In a class of 75 students, 15 are above average, 45 are average and the rest below average achievers. The probability that an above average achieving student fails is 0.005, that an average achieving student fails is 0.05 and the probability of a below average achieving student failing is 0.15. If a student is known to have passed, what is the probability that he is a below average achiever?

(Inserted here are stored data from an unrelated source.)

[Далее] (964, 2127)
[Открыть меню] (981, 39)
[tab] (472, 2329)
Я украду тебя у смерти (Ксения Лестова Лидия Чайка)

To solve the problem step by step, we will use the concepts of probability and conditional probability. ### Step 1: Define the events Let: - \( A_1 \): Event that a student is above average. - \( A_2 \): Event that a student is average. - \( A_3 \): Event that a student is below average. - \( E \): Event that a student passes. ### Step 2: Calculate the probabilities of each event - Total number of students = 75 - Number of above average students = 15 - Number of average students = 45 - Number of below average students = \( 75 - (15 + 45) = 15 \) Now, we can calculate the probabilities: - \( P(A_1) = \frac{15}{75} = \frac{1}{5} \) - \( P(A_2) = \frac{45}{75} = \frac{3}{5} \) - \( P(A_3) = \frac{15}{75} = \frac{1}{5} \) ### Step 3: Calculate the probabilities of passing given each event - Probability of passing for above average students: \[ P(E | A_1) = 1 - P(\text{Fail} | A_1) = 1 - 0.005 = 0.995 \] - Probability of passing for average students: \[ P(E | A_2) = 1 - P(\text{Fail} | A_2) = 1 - 0.05 = 0.95 \] - Probability of passing for below average students: \[ P(E | A_3) = 1 - P(\text{Fail} | A_3) = 1 - 0.15 = 0.85 \] ### Step 4: Calculate the total probability of passing Using the law of total probability: \[ P(E) = P(A_1) \cdot P(E | A_1) + P(A_2) \cdot P(E | A_2) + P(A_3) \cdot P(E | A_3) \] Substituting the values: \[ P(E) = \left(\frac{1}{5} \cdot 0.995\right) + \left(\frac{3}{5} \cdot 0.95\right) + \left(\frac{1}{5} \cdot 0.85\right) \] Calculating each term: - \( \frac{1}{5} \cdot 0.995 = 0.199 \) - \( \frac{3}{5} \cdot 0.95 = 0.57 \) - \( \frac{1}{5} \cdot 0.85 = 0.17 \) Now summing them up: \[ P(E) = 0.199 + 0.57 + 0.17 = 0.939 \] ### Step 5: Calculate the conditional probability that a student is below average given that they passed We want to find \( P(A_3 | E) \): \[ P(A_3 | E) = \frac{P(A_3) \cdot P(E | A_3)}{P(E)} \] Substituting the values: \[ P(A_3 | E) = \frac{\left(\frac{1}{5} \cdot 0.85\right)}{0.939} \] Calculating the numerator: \[ \frac{1}{5} \cdot 0.85 = 0.17 \] Now substituting back: \[ P(A_3 | E) = \frac{0.17}{0.939} \approx 0.181 \] ### Final Answer The probability that a student is a below average achiever given that they passed is approximately \( 0.181 \).